Gregory Wooddell presents a brooding Sir Robert Chiltern, who is haunted by the youthful error that has lead to his wealth and social position. Rachel Pickup, as Lady Chiltern, stands by her ideal of her husband even as the scandal develops with mounting accusations. She is the only character who espouses and tries to keep her principles, even when she is caught in the hypocrisy of her own circular arguments. Emily Raymond schemes across and around the stage, as Mrs Cheverley, who desires to further her own position by bringing others down. The dandy, Lord Goring (Cameron Folmar), flits about the drawing rooms for most of the production, trying to evade any engagement in all these events and sentiments, except to denounce it all as silliness, only to become the player who can right all the pillars of society to prevent the collapse of the structure.
As much as Wilde’s plays thrive on the language, the Shakespeare Theatre’s technical crews have mastered how we view the elegance and intrigue. As the lights darken, an illuminated Victorian coin affronts us on the curtain, with the bold words, “Life, Joy, and Empire”. Most of the play occurs in the grand-stair case entry room of Lord and Lady Chiltern’s London mansion, during “the season”. The staircase, ascending a full three levels, forms a huge key-hole shape with the same words “Life, Joy, and Empire” encircling the curved upper stairs. Is this the key to unlocking wealth and success? Is this the key hole through which we clandestinely hear the secret of those who control the government and business? Is this the key hole through which we voyeuristically watch as men and women try to seduce each other for position and pleasure?
The second image of the set is that of a mirror. The black and gold floor, walls, pillars, and ceiling are all highly polished. Thus throughout the play, we not only see the characters going about their activities and reciting their lines, but we see them reflected in multiple perspectives. The ceiling and floors show them up-side down. The pillars distort their shapes to tall beams of color. The walls reflect blurred images, as those in a dream which we cannot quite recall. How distorted are our images of the powerful from any direction. Yet, even what we see clearly on stage is but a distortion that each character tries to craft. Again, Lord Goring makes many comments about how no one is authentic. But, his own position in society is based on this, so he distorts his own perceptions to avoid having to toil at something mundane such as business, government, marriage, or family. He wants his only obligation to be to admire himself.

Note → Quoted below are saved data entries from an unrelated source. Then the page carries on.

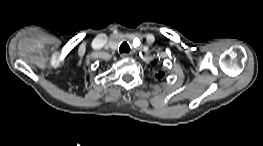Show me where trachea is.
I'll return each instance as SVG.
<instances>
[{
	"instance_id": "3493384b",
	"label": "trachea",
	"mask_w": 263,
	"mask_h": 146,
	"mask_svg": "<svg viewBox=\"0 0 263 146\" xmlns=\"http://www.w3.org/2000/svg\"><path fill=\"white\" fill-rule=\"evenodd\" d=\"M120 53H129L130 52V46L127 42H123L119 47Z\"/></svg>"
}]
</instances>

A criticism of Wilde’s script (this was his third play) was that he attacked the social norms, but resolves the play by having society supported in the status quo. The Shakespeare Theatre brilliantly uses piano music to tell us that these characters will be haunted still by their attempts to keep up the norm. As that Victorian coin illuminated the opening curtain, harsh cord filled the auditorium. They quickly dissolved into the pleasant salon piano that would accompany a dinner event in London season. After the closing lines, in which Lord Chiltern resolves to take the cabinet position offered to him. He begins to ascend that grand-stair case, surrounded by the admiring society which believes he is without fault. The lights dim on all the stage, except where he stands looking back through that key-hole toward the audience, with a horrific stare at us as those harsh cord resound again. We know that he is a fraud.

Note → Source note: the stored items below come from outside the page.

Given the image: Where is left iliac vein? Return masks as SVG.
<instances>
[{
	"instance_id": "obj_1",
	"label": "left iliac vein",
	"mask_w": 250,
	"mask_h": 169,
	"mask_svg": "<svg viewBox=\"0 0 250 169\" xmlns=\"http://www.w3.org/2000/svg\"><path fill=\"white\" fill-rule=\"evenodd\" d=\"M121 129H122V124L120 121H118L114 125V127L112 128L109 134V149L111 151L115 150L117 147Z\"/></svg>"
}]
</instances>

So what does a Victorian play, denouncing Victorian society, business, and politics with clever lines and plot twists have to do with our lives, other than amusing us or making us feel elite about seeing a classic production? In our current political arena, we are full of scandals and threats of scandals. We elected a president who had little credits other than “community organizer” in a whirl-wind election. We have a governor who pushes through legislation to strip state employees of collective bargaining rights, who complains about “union” influence, while his campaign accepted 11 million in funds from David and Charles Koch *. When Senator Byrd died, $22 millions was spent to “elect” the quickly resigned governor of WV to his senate seat. Of that half was “out of state, undisclosed interests”. We may all live with the results of these power games in our employment, taxation, and commodity prices. They shall have to live with the haunting knowledge of what they have done, while we peep through the key-hole and try to figure out what is reflected in the distorted images on the ceilings, walls, and floors of society.
* The Koch brother are long time advocates of deregulation at all levels of government. Their wealth is in inherited from the oil-business of their family. Forbes (2010) listed them as tied for 5th place in the wealthiest Americans with assests around 42 billion each.